All studies were performed at the Anatomy Division of Shaoyang Medical College from May 2003 to May 2004 with repeated measurement design.


Fifty embalmed adult corpses, comprising 20 females and 30 males, were obtained by donation.


The projection, branches, and the relationship of the RLN to the inferior thyroid artery were observed.

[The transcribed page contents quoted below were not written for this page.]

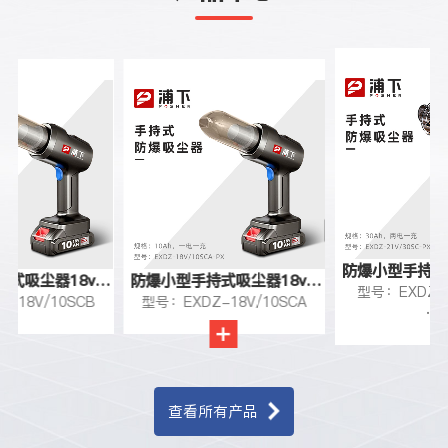
防爆小型手持式
式吸尘器18v-
防爆小型手持式吸尘器18v-
型号：EXDZ-2
30A
-18V/10SCB
型号：EXDZ-18V/10SCA
10Ah
10Ah
···
查看所有产品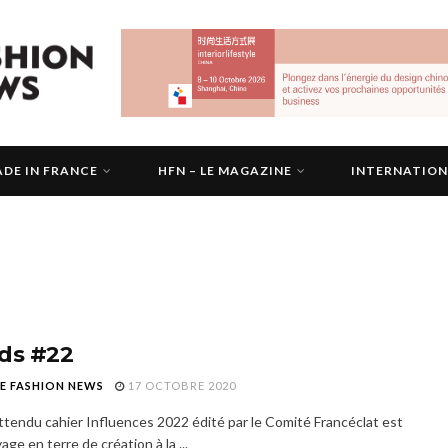
DE IN FRANCE
HFN – LE MAGAZINE
INTERNATIO
ds #22
E FASHION NEWS
17 OCTOBRE 2020
attendu cahier Influences 2022 édité par le Comité Francéclat est
age en terre de création à la ...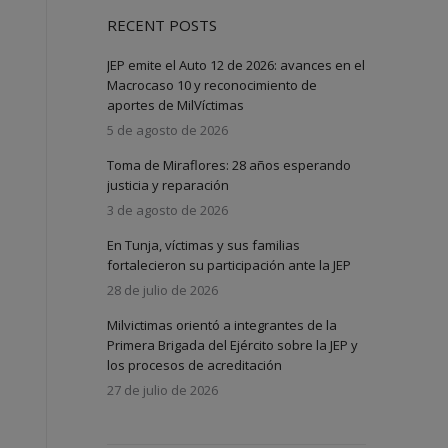
RECENT POSTS
JEP emite el Auto 12 de 2026: avances en el
Macrocaso 10 y reconocimiento de
aportes de MilVíctimas
5 de agosto de 2026
Toma de Miraflores: 28 años esperando
justicia y reparación
3 de agosto de 2026
En Tunja, víctimas y sus familias
fortalecieron su participación ante la JEP
28 de julio de 2026
Milvictimas orientó a integrantes de la
Primera Brigada del Ejército sobre la JEP y
los procesos de acreditación
27 de julio de 2026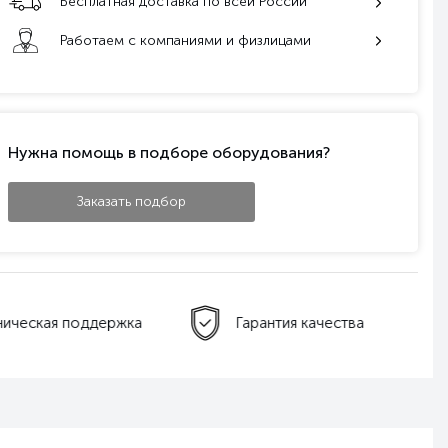
Бесплатная доставка по всей России
Работаем с компаниями и физлицами
Нужна помощь в подборе оборудования?
Заказать подбор
ническая поддержка
Гарантия качества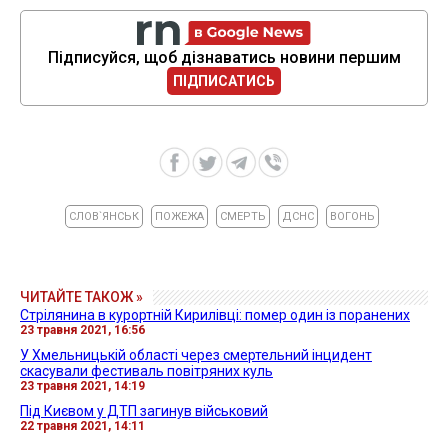
Підписуйся, щоб дізнаватись новини першим
ПІДПИСАТИСЬ
СЛОВ`ЯНСЬК
ПОЖЕЖА
СМЕРТЬ
ДСНС
ВОГОНЬ
ЧИТАЙТЕ ТАКОЖ »
Стрілянина в курортній Кирилівці: помер один із поранених
23 травня 2021, 16:56
У Хмельницькій області через смертельний інцидент
скасували фестиваль повітряних куль
23 травня 2021, 14:19
Під Києвом у ДТП загинув військовий
22 травня 2021, 14:11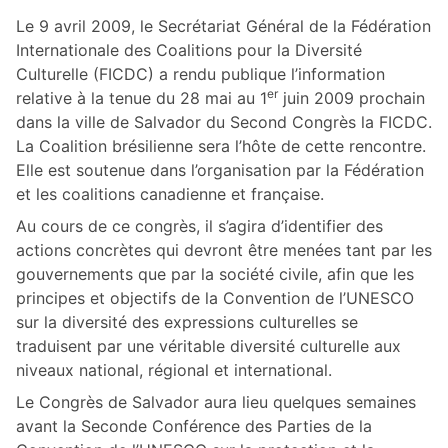
Le 9 avril 2009, le Secrétariat Général de la Fédération
Internationale des Coalitions pour la Diversité
Culturelle (FICDC) a rendu publique l’information
er
relative à la tenue du 28 mai au 1
juin 2009 prochain
dans la ville de Salvador du Second Congrès la FICDC.
La Coalition brésilienne sera l’hôte de cette rencontre.
Elle est soutenue dans l’organisation par la Fédération
et les coalitions canadienne et française.
Au cours de ce congrès, il s’agira d’identifier des
actions concrètes qui devront être menées tant par les
gouvernements que par la société civile, afin que les
principes et objectifs de la Convention de l’UNESCO
sur la diversité des expressions culturelles se
traduisent par une véritable diversité culturelle aux
niveaux national, régional et international.
Le Congrès de Salvador aura lieu quelques semaines
avant la Seconde Conférence des Parties de la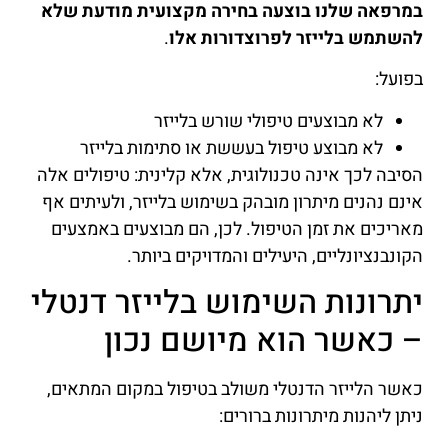
במרפאה שלנו בוצעה בחירה מקצועית מודעת שלא
להשתמש בלייזר לפרוצדורות אלו
.
בפועל:
לא מבוצעים טיפולי שורש בלייזר
לא מבוצע טיפול בעששת או סתימות בלייזר
הסיבה לכך אינה טכנולוגית, אלא קלינית: טיפולים אלה
אינם נהנים מיתרון מובהק בשימוש בלייזר, ולעיתים אף
מאריכים את זמן הטיפול. לכן, הם מבוצעים באמצעים
הקונבנציונליים, היעילים והמדויקים ביותר.
יתרונות השימוש בלייזר דנטלי
– כאשר הוא מיושם נכון
כאשר הלייזר הדנטלי משולב בטיפול במקום המתאים,
ניתן ליהנות מיתרונות ברורים: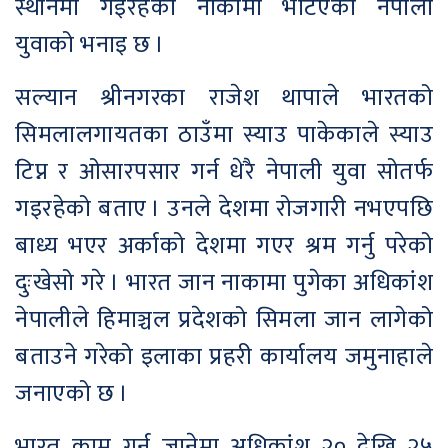
स्थानमा गइरहेको नाकामा भेटिएका नेपाली
युवाको भनाइ छ ।
सल्यान श्रीनगरका राजेश थापाले भारतको
सिमलालगायतका ठाउँमा स्याउ पाकेकाले स्याउ
टिप्न र ओसारपसार गर्न धेरै नेपाली युवा सोतर्फ
गइरहेको बताए । उनले देशमा रोजगारी नभएपछि
बाध्य भएर अर्काको देशमा गएर श्रम गर्नु परेको
दुःखेसो गरे । भारत जान नाकामा पुगेका अधिकांश
नेपालीले हिमाञ्चल प्रदेशको सिमला जान लागेको
बताउने गरेको इलाका प्रहरी कार्यालय जमुनाहाले
जनाएको छ ।
भारत काम गर्न जानेमा अधिकांश २० देखि २५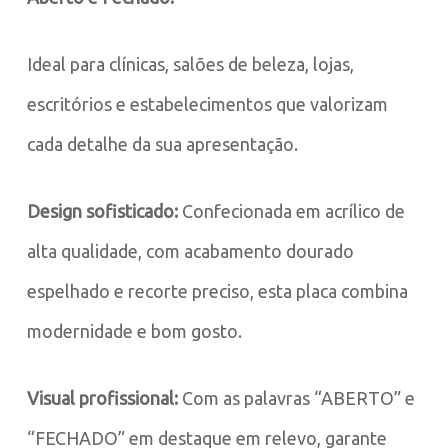
Ideal para clínicas, salões de beleza, lojas,
escritórios e estabelecimentos que valorizam
cada detalhe da sua apresentação.
Design sofisticado:
Confecionada em acrílico de
alta qualidade, com acabamento dourado
espelhado e recorte preciso, esta placa combina
modernidade e bom gosto.
Visual profissional:
Com as palavras “ABERTO” e
“FECHADO” em destaque em relevo, garante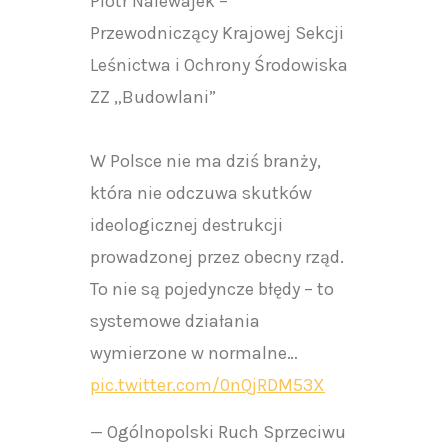
Piotr Nalewajek –
Przewodniczący Krajowej Sekcji
Leśnictwa i Ochrony Środowiska
ZZ „Budowlani”
W Polsce nie ma dziś branży,
która nie odczuwa skutków
ideologicznej destrukcji
prowadzonej przez obecny rząd.
To nie są pojedyncze błędy – to
systemowe działania
wymierzone w normalne…
pic.twitter.com/0nQjRDM53X
— Ogólnopolski Ruch Sprzeciwu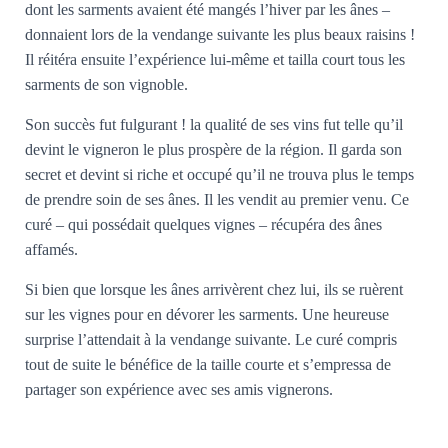
dont les sarments avaient été mangés l’hiver par les ânes –
donnaient lors de la vendange suivante les plus beaux raisins !
Il réitéra ensuite l’expérience lui-même et tailla court tous les
sarments de son vignoble.
Son succès fut fulgurant ! la qualité de ses vins fut telle qu’il
devint le vigneron le plus prospère de la région. Il garda son
secret et devint si riche et occupé qu’il ne trouva plus le temps
de prendre soin de ses ânes. Il les vendit au premier venu. Ce
curé – qui possédait quelques vignes – récupéra des ânes
affamés.
Si bien que lorsque les ânes arrivèrent chez lui, ils se ruèrent
sur les vignes pour en dévorer les sarments. Une heureuse
surprise l’attendait à la vendange suivante. Le curé compris
tout de suite le bénéfice de la taille courte et s’empressa de
partager son expérience avec ses amis vignerons.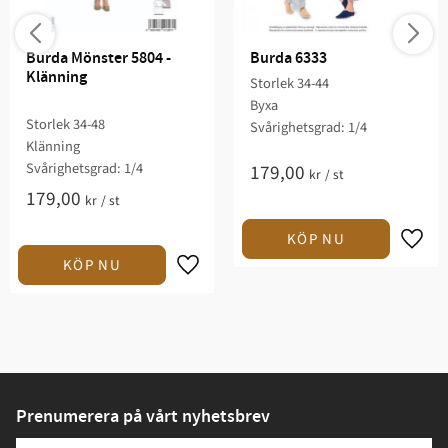
Burda Mönster 5804 - 
Burda 6333
Klänning
Storlek 34-44
Byxa
Storlek 34-48
Svårighetsgrad: 1/4​
Klänning
Svårighetsgrad: 1/4​
179,00
kr
/
st
179,00
kr
/
st
Prenumerera på vårt nyhetsbrev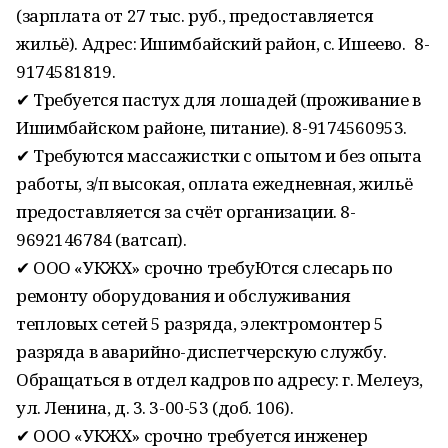
(зарплата от 27 тыс. руб., предоставляется
жильё). Адрес: Ишимбайский район, с. Ишеево. 8-
9174581819.
✔ Требуется пастух для лошадей (проживание в
Ишимбайском районе, питание). 8-9174560953.
✔ Требуются массажистки с опытом и без опыта
работы, з/п высокая, оплата ежедневная, жильё
предоставляется за счёт организации. 8-
9692146784 (ватсап).
✔ ООО «УКЖХ» срочно требуЮтся слесарь по
ремонту оборудования и обслуживания
тепловых сетей 5 разряда, электромонтер 5
разряда в аварийно-диспетчерскую службу.
Обращаться в отдел кадров по адресу: г. Мелеуз,
ул. Ленина, д. 3. 3-00-53 (доб. 106).
✔ ООО «УКЖХ» срочно требуется инженер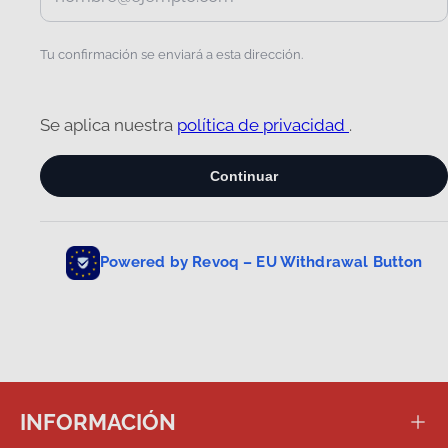
INFORMACIÓN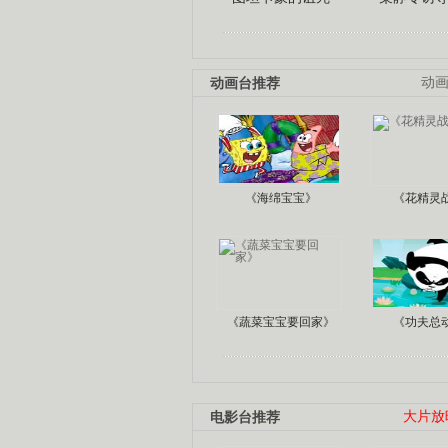
动画台推荐
动
《海绵宝宝》
《花精灵
《蔬菜宝宝要回家》
《功夫总
电影台推荐
大片放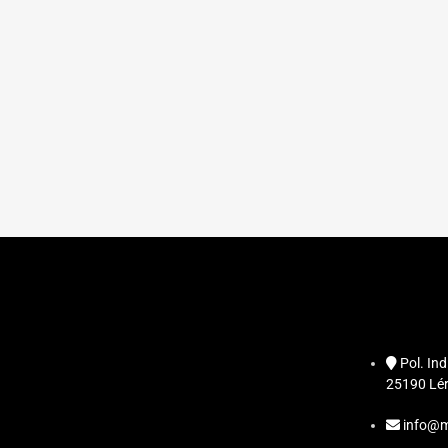
Pol. Ind
25190 Lér
info@m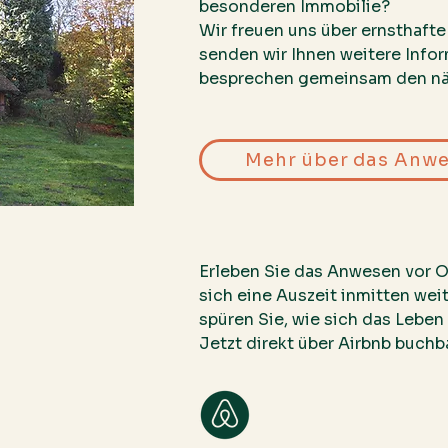
besonderen Immobilie?
Wir freuen uns über ernsthafte
senden wir Ihnen weitere Info
besprechen gemeinsam den näc
Mehr über das Anw
Erleben Sie das Anwesen vor O
sich eine Auszeit inmitten wei
spüren Sie, wie sich das Leben 
Jetzt direkt über Airbnb buchba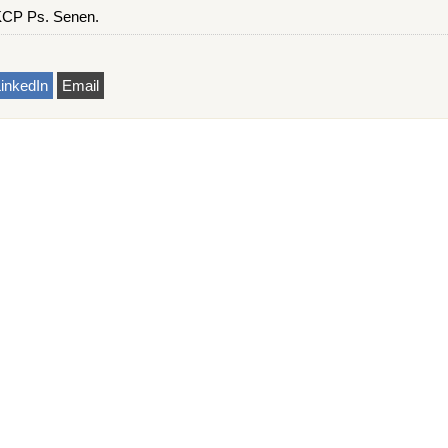
KCP Ps. Senen.
inkedIn
Email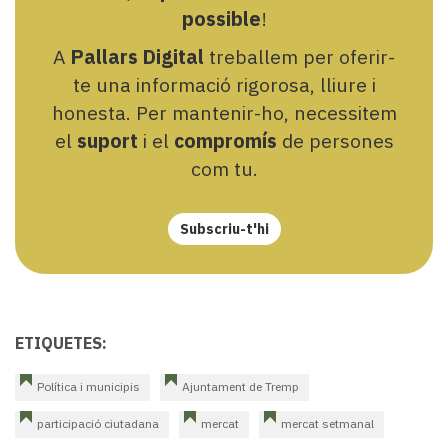
possible
!
A
Pallars Digital
treballem per oferir-
te una informació rigorosa, lliure i
honesta. Per mantenir-ho, necessitem
el
suport
i el
compromís
de persones
com tu.
Subscriu-t'hi
ETIQUETES:
Política i municipis
Ajuntament de Tremp
participació ciutadana
mercat
mercat setmanal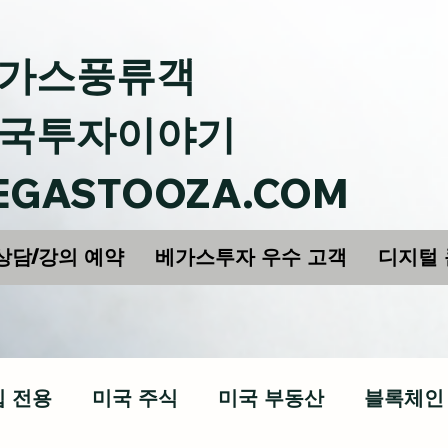
가스풍류객
국투자이야기
EGASTOOZA.COM
상담/강의 예약
베가스투자 우수 고객
디지털
십 전용
미국 주식
미국 부동산
블록체인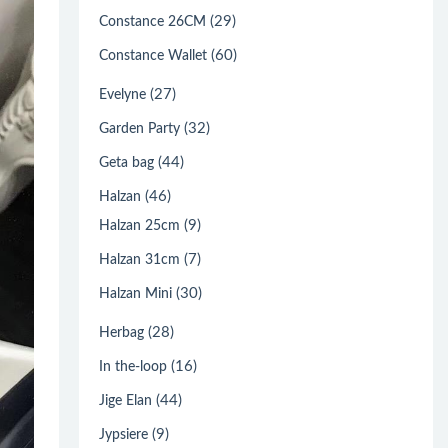
(29)
Constance 26CM
(60)
Constance Wallet
(27)
Evelyne
(32)
Garden Party
(44)
Geta bag
(46)
Halzan
(9)
Halzan 25cm
(7)
Halzan 31cm
(30)
Halzan Mini
(28)
Herbag
(16)
In the-loop
(44)
Jige Elan
(9)
Jypsiere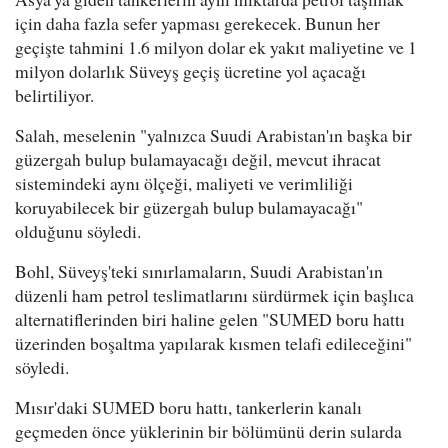
için daha fazla sefer yapması gerekecek. Bunun her
geçişte tahmini 1.6 milyon dolar ek yakıt maliyetine ve 1
milyon dolarlık Süveyş geçiş ücretine yol açacağı
belirtiliyor.
Salah, meselenin "yalnızca Suudi Arabistan'ın başka bir
güzergah bulup bulamayacağı değil, mevcut ihracat
sistemindeki aynı ölçeği, maliyeti ve verimliliği
koruyabilecek bir güzergah bulup bulamayacağı"
olduğunu söyledi.
Bohl, Süveyş'teki sınırlamaların, Suudi Arabistan'ın
düzenli ham petrol teslimatlarını sürdürmek için başlıca
alternatiflerinden biri haline gelen "SUMED boru hattı
üzerinden boşaltma yapılarak kısmen telafi edileceğini"
söyledi.
Mısır'daki SUMED boru hattı, tankerlerin kanalı
geçmeden önce yüklerinin bir bölümünü derin sularda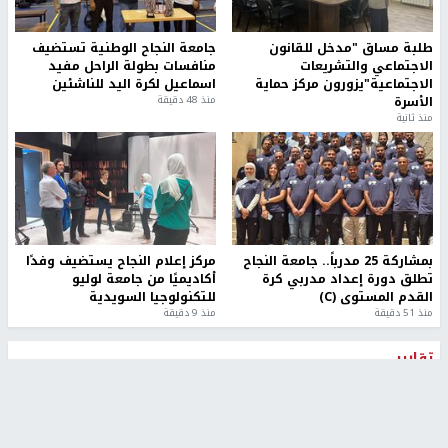
طلبة مساق "مدخل للقانون
جامعة النجاح الوطنية تستضيف
الاجتماعي والتشريعات
منافسات بطولة الراحل مفيد
الاجتماعية"يزورون مركز حماية
اسماعيل لكرة اليد للناشئين
الأسرة
منذ 48 دقيقة
منذ ثانية
بمشاركة 25 مدرباً.. جامعة النجاح
مركز إعلام النجاح يستضيف وفدًا
تطلق دورة إعداد مدربي كرة
أكاديميًا من جامعة لوليو
القدم المستوى (C)
للتكنولوجيا السويدية
منذ 51 دقيقة
منذ 9 دقيقة
تقارير
" قانون درومي".. بين حق الدفاع عن النفس وواقع
الفلسطينيين تحت الاحتلال
منذ 8 ثواني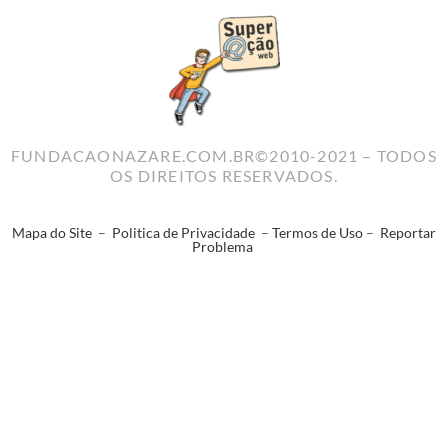
FUNDACAONAZARE.COM.BR©2010-2021 – TODOS
OS DIREITOS RESERVADOS.
Mapa do Site
–
Politica de Privacidade
–
Termos de Uso
–
Reportar
Problema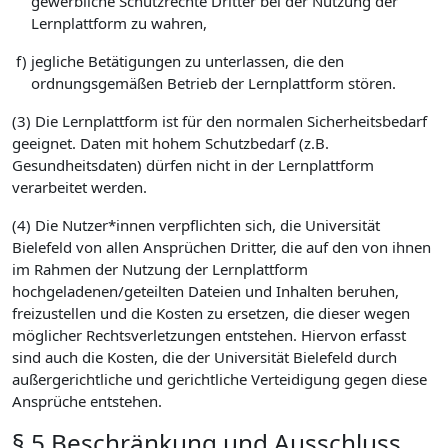
gewerbliche Schutzrechte Dritter bei der Nutzung der
Lernplattform zu wahren,
f)
jegliche Betätigungen zu unterlassen, die den
ordnungsgemäßen Betrieb der Lernplattform stören.
(3) Die Lernplattform ist für den normalen Sicherheitsbedarf
geeignet. Daten mit hohem Schutzbedarf (z.B.
Gesundheitsdaten) dürfen nicht in der Lernplattform
verarbeitet werden.
(4) Die Nutzer*innen verpflichten sich, die Universität
Bielefeld von allen Ansprüchen Dritter, die auf den von ihnen
im Rahmen der Nutzung der Lernplattform
hochgeladenen/geteilten Dateien und Inhalten beruhen,
freizustellen und die Kosten zu ersetzen, die dieser wegen
möglicher Rechtsverletzungen entstehen. Hiervon erfasst
sind auch die Kosten, die der Universität Bielefeld durch
außergerichtliche und gerichtliche Verteidigung gegen diese
Ansprüche entstehen.
§ 5 Beschränkung und Ausschluss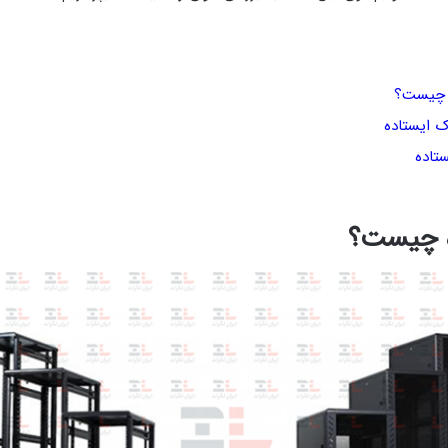
 چیست؟
ایستاده
تاده
ه چیست؟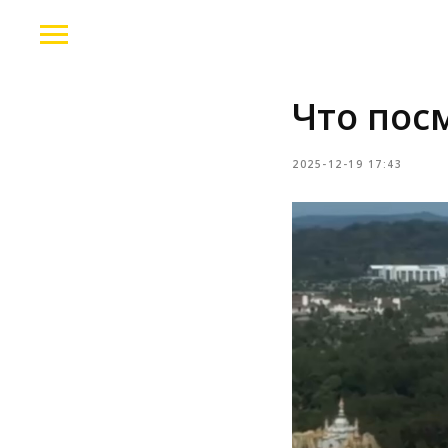
Что пос
2025-12-19 17:43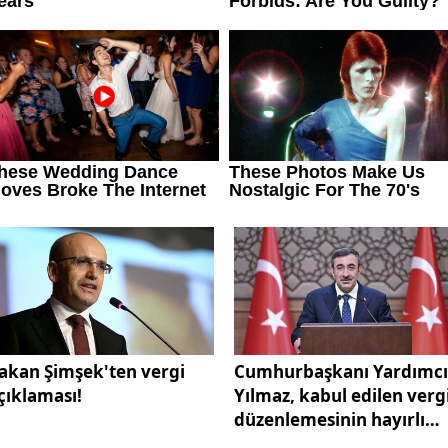
akan Şimşek'ten vergi
Cumhurbaşkanı Yardımcı
çıklaması!
Yılmaz, kabul edilen verg
düzenlemesinin hayırlı
olmasını diledi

The RLN in all cases ascended through the tracheoesophageal groove at the isthmus superior levels of the thyroid gland. However, the RLN in 14 cases were situated inferior to the isthmus of the thyroid gland; 11 cases were to the right side and 2 cases to the left side, projected in the tracheoesophageal groove, and ascended away from the groove after 4.5–6.5 mm. The RLN typically ramified at the thyroid isthmus plane (44 cases, 44% of all cases). The RLN branches were variable. Type 2 rami were most common in the RLN, accounting for 55%; the second most common was RLN branches with no rami. RLN braches with type 3 rami, 4 rami, and 5 rami were less common. Approximately 54% of nerves were situated behind the main branch artery. The nerves located adjacent to the arteries, and between the arterial branches, were similar; the former applied to 19 cases, accounting for 19%, whereas the latter applied to 18 cases, accounting for 18%. Left nerves behind the artery, and right nerves before the artery, were more common. There were significant differences between the left and right nerves (P < 0.01).


There was not a significant difference in the projection of the RLN, while a significant difference in the number of RLN branches existed. In addition, the anatomical relationship of the RLN and the inferior thyroid artery exhibited side differences.